In this one moment, he thinks she just might love him enough.
He remembers what it is to believe in himself.
*****
He drives her to the airport at the end of the month.
She looks at him and says the weather is hot back home. Much
hotter than in Colorado.
He holds her hand and she stares at him in the vast busyness of
the ticketing area. This is when they ought to kiss, ought to
say goodbye, or 'see you soon' or something that would mean so
much more than it seems.
The past month is rushing through his mind like a film gone wild
and it's all mixing up with the airport before.
She hefts her bag onto her shoulder and her eyes flicker to the
departure boards.
He steps closer, leans in close to her face and she turns just
slightly, but not enough to meet a kiss. He's on some planet
with suspicious natives and trying to give Carter an order on the
sly, except there are earrings, and laugh lines, and the vague
scent of a new perfume.
He breathes on her temple for a moment, until there's no one left
but the two of them.
He says...."Stay."
She closes her eyes. She doesn't move. She stares at the floor.

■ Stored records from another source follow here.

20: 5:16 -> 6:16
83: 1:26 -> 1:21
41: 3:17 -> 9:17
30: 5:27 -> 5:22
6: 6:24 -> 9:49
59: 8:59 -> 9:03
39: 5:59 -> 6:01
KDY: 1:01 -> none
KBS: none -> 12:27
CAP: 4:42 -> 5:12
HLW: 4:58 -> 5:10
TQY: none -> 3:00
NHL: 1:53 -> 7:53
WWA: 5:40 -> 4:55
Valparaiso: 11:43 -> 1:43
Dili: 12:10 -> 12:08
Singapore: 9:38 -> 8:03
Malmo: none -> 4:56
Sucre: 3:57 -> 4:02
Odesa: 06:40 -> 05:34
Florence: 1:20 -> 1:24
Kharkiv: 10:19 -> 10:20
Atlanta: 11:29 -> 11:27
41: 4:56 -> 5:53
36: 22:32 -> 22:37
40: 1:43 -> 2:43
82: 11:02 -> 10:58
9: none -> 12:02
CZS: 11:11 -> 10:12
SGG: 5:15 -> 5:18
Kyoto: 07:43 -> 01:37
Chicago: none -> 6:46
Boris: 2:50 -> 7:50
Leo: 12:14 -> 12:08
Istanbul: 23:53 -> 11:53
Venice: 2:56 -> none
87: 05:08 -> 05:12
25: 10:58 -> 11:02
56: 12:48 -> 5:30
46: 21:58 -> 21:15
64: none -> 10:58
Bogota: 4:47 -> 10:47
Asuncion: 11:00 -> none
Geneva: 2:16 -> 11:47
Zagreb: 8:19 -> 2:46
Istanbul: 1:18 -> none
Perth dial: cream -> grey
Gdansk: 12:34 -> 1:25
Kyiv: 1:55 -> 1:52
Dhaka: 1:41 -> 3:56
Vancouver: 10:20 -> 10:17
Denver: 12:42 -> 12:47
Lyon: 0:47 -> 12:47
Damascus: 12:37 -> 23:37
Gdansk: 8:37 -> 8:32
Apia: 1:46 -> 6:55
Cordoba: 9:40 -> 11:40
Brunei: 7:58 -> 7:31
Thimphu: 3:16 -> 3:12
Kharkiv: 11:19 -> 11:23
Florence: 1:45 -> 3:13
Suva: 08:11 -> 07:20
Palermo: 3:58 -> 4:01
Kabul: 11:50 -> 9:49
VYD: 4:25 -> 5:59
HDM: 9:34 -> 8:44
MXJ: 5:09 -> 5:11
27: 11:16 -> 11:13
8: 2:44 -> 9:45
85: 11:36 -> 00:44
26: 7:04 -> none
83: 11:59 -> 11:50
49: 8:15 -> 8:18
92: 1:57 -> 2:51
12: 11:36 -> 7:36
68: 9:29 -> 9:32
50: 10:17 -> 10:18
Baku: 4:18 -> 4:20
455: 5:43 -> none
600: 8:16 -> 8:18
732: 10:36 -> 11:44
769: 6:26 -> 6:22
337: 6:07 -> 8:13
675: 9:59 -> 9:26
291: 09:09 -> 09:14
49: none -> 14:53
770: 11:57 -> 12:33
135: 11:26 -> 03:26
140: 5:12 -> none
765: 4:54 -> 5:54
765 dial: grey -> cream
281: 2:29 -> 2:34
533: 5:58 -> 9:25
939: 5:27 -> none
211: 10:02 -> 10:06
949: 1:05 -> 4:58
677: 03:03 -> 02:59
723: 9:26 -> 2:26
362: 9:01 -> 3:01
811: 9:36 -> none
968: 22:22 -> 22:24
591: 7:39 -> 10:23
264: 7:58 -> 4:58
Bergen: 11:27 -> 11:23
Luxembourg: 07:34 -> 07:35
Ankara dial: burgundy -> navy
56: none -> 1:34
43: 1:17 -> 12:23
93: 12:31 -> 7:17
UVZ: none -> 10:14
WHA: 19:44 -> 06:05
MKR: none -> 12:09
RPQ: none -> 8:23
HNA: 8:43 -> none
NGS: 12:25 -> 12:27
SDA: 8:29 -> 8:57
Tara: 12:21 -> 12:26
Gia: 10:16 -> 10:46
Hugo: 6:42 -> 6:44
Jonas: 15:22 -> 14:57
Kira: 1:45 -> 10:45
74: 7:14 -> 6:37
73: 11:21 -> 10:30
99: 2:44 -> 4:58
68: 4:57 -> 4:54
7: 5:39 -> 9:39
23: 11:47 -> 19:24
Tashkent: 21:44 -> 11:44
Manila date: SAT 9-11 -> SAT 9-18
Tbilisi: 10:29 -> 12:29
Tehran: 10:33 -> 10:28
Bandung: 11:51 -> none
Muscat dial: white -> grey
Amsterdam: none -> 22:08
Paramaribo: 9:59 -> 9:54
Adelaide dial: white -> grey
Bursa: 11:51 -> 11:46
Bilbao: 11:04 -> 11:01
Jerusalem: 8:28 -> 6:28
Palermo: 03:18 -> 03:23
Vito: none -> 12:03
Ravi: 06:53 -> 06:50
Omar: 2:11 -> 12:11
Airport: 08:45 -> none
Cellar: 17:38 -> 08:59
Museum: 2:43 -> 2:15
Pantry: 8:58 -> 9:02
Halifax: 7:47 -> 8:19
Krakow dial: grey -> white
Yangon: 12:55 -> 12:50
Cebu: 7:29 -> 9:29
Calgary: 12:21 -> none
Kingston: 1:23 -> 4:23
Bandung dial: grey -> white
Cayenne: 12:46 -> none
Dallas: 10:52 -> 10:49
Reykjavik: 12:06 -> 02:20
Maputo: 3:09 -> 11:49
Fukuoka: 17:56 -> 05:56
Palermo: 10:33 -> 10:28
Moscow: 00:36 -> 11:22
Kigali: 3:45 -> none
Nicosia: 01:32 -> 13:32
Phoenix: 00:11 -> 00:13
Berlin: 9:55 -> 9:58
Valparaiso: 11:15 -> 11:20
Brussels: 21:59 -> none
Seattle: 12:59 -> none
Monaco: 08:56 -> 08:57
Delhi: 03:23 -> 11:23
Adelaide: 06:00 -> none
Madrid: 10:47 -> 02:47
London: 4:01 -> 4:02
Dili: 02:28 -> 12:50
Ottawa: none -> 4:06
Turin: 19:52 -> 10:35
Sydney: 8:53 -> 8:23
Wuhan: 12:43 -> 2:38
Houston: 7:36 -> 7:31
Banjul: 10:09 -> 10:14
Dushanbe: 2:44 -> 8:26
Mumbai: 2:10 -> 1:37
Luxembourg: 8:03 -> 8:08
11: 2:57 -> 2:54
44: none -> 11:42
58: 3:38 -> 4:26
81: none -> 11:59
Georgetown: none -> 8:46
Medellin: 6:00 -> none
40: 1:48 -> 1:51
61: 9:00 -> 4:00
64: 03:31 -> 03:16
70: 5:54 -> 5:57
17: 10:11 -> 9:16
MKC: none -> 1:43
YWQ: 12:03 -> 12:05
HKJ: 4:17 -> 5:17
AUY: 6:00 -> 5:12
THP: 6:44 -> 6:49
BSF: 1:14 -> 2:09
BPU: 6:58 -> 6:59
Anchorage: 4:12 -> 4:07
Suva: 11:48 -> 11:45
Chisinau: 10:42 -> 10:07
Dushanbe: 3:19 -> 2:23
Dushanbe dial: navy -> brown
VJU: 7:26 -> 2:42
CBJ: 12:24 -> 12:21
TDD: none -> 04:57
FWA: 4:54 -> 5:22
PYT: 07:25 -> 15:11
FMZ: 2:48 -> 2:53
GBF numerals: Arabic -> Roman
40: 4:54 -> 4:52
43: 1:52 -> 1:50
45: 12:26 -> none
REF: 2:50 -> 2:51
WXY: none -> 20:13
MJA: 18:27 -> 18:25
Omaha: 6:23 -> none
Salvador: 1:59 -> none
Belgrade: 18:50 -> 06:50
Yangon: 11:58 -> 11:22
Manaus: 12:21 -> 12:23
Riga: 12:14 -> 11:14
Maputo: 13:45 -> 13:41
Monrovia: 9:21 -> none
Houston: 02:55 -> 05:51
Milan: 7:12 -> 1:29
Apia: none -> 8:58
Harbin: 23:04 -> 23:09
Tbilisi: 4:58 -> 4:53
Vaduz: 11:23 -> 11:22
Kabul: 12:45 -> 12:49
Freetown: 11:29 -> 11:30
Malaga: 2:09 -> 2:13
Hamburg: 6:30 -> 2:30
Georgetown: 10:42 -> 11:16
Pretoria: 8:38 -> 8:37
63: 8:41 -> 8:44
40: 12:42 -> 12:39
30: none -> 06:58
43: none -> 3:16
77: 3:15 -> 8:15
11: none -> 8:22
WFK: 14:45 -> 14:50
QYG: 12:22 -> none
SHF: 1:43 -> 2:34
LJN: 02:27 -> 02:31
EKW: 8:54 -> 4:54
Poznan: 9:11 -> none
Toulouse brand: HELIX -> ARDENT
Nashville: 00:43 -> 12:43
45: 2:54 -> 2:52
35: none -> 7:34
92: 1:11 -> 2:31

Her fingers are wound through his and she's standing so close,
and he sees her breath shake and the first tear spill down her
cheek. She's hardly making a sound, hardly breathing. But she's
crying in the silence. And his gut tells him she's been waiting
for this word too long to hear it without pain.
But he doesn't feel weak anymore. And when she gets on the
plane--because she's Carter, and she has to report back and put
in for a transfer and do everything by the book--he has no doubt
she will return.
He lets himself have something to believe in.
After all, he's seen the Homer Simpson tattoo.